One of the frustrating things about debating the Middle East is that most of the people to my left find it difficult to fathom, or sometimes inconvenient to acknowledge, the existence of actual liberals who have somewhat hawkish views on Israel. So anybody whose view on the Middle East is to the right of Naomi Klein must be a reflexive supporter of Israel and probably a "Likudnik," and could not possibly have any other foreign policy principles that dovetail with their views on Israel.
Last week I wrote about a report bringing to light Richard Goldstone's Apartheid-era history. Matthew Yglesias waxed sarcastic that Nelson Mandela was okay with Goldstone, so it was funny that "defenders of the rights of black South Africans as Jonathan Chait and Jeffrey Goldberg are inclined to take a darker view of things than am I or Nelson Mandela." Today he follows up:
I find it a bit curious that strident defenders of Israeli foreign policy take a harder line on Richard Goldstone’s apartheid-era conduct than does Nelson Mandela and the leadership of the African National Congress. It’s almost enough to make you think that some of these attacks on Goldstone are offered in bad faith, and are more motivated by dislike for his conclusions about Israeli conduct during the Gaza war than genuine concern about his past conduct.
This is a good example of the general phenomenon I'm talking about. Begin with the characterization "strident defenders of Israeli foreign policy." I'm certainly more strident than Yglesias. But I (hesitantly) opposed the Gaza incursion. I blame Netanyahu, not the Obama administration, for the recent Israel-U.S. blow-up. Goldberg made his name authoring a book critical of Israel's occupation, wrote a long op-ed blasting Aipac, and so on. Goldberg and I do find Israel distinctly more sympathetic than Hamas. Yglesias would probably object to somebody who painted the United States as no better than al Qaeda. That wouldn't make him a "strident defender of American foreign policy." At best Yglesias has picked an imprecise description, and at worst he's outright misleading his readers.

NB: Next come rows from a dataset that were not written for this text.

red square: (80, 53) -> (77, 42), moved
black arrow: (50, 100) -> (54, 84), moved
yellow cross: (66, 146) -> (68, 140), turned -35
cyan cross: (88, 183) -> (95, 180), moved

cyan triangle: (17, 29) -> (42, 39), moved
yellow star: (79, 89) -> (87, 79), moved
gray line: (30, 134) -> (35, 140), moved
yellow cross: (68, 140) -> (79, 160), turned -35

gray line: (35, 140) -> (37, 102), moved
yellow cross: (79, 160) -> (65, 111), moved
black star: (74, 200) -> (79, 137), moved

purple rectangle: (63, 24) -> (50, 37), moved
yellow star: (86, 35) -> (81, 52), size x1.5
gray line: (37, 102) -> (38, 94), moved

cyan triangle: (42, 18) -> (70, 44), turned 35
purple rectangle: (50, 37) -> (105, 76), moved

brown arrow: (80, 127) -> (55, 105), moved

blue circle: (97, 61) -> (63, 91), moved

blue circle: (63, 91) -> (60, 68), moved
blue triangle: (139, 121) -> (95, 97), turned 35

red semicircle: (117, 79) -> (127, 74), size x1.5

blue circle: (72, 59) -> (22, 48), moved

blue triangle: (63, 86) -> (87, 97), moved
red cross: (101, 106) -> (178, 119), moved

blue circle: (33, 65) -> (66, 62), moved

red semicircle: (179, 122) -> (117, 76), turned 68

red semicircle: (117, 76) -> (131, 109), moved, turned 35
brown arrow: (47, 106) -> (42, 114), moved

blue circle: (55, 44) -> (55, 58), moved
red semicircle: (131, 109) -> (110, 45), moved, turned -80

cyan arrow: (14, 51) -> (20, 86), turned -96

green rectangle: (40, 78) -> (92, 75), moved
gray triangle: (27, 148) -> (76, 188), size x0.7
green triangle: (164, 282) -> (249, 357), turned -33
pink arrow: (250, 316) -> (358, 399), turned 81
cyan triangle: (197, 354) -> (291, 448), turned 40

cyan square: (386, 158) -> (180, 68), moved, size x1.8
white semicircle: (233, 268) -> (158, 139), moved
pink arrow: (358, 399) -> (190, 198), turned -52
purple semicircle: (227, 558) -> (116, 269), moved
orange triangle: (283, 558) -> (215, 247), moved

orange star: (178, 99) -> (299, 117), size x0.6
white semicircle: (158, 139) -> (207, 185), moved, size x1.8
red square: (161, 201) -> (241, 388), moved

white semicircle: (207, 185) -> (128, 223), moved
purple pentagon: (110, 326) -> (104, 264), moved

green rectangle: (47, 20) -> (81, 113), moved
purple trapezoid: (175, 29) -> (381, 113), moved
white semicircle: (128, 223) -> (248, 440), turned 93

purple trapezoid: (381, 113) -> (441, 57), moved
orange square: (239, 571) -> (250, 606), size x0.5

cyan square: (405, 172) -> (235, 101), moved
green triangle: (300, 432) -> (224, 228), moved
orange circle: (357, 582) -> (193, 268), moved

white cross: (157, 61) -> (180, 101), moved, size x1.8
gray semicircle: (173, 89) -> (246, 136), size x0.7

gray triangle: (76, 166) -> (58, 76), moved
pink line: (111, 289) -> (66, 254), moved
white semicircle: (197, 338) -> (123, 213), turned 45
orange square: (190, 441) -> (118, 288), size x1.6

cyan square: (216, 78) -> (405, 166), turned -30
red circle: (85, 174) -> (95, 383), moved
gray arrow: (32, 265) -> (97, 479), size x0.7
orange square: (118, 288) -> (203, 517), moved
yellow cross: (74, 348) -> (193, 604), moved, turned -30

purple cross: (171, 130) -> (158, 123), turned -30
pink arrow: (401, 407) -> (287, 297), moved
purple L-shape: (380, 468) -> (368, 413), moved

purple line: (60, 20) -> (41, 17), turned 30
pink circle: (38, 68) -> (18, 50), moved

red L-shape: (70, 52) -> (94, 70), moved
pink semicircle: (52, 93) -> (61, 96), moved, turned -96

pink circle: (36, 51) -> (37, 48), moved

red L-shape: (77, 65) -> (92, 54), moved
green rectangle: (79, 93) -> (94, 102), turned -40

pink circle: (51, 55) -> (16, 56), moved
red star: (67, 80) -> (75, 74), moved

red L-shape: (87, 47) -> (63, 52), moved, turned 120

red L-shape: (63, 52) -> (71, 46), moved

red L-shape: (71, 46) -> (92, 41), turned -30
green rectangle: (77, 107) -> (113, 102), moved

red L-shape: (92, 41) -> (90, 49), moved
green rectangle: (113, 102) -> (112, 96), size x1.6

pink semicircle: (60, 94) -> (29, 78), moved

Next, there's the charge that I'm taking "a harder line" than Mandela and the ANC on Goldstone's enforcement of Apartheid. It's not really that hard a line -- I called it "morally murky," and explicitly said that it doesn't suggest Goldstone is or was a racist or an Apartheid supporter. Yglesias proceeds to cite Goldstone's subsequent, post-Apartheid work with the Commission on Public Violence and Intimidation, which helped lead Mandela to appoint him to the Constitutional Court. But of course the charge isn't that Goldstone was a conscious supporter of Apartheid -- it's that he was a get-along, go-along functionary. Working to investigate the Apartheid system after it fell hardly refutes that picture. Moreover, it explains pretty well why Mandela would have reason to embrace Goldstone. Mandela was a politician who had to reconcile a bitterly-divided country, not some sage who was free to make philosophical judgments untainted by politics that the rest of us must abide.
Of course, Yglesias isn't saying we must abide Mandela's judgments. He's saying, or implying, that Goldberg and I lack credibility as critics of Apartheid, that our sole interest in the matter is as allegedly reflexive defenders of Israel. Goldberg was an anti-South Africa activist in the 1980s and was arrested while protesting on behalf of divestiture. I wasn't an activist for any cause, and I can't really prove that I "really" opposed Apartheid, but, well, I did.
Yglesias leaps directly from the fact that Mandela appointed Goldstone to a court to his conclusion that only "bad faith" could explain anybody mentioning Goldstone's history with Apartheid. Accusations of bad faith are both impossible to disprove and an effective tactic for avoiding the substance of the issue. As I've said before, the important question is the truth of Goldstone's findings. He did report evidence of Israeli war crimes in Gaza. He also made a lot of shaky or hard-to-justify claims. Part of the controversy around Goldstone has dipped into questions of his character -- supporters paint him as a fearless truth-teller, critics as a man who molds himself to the ideology of whatever institution he's attached to. I think his Apartheid history has some relevance to this small but non-trivial question.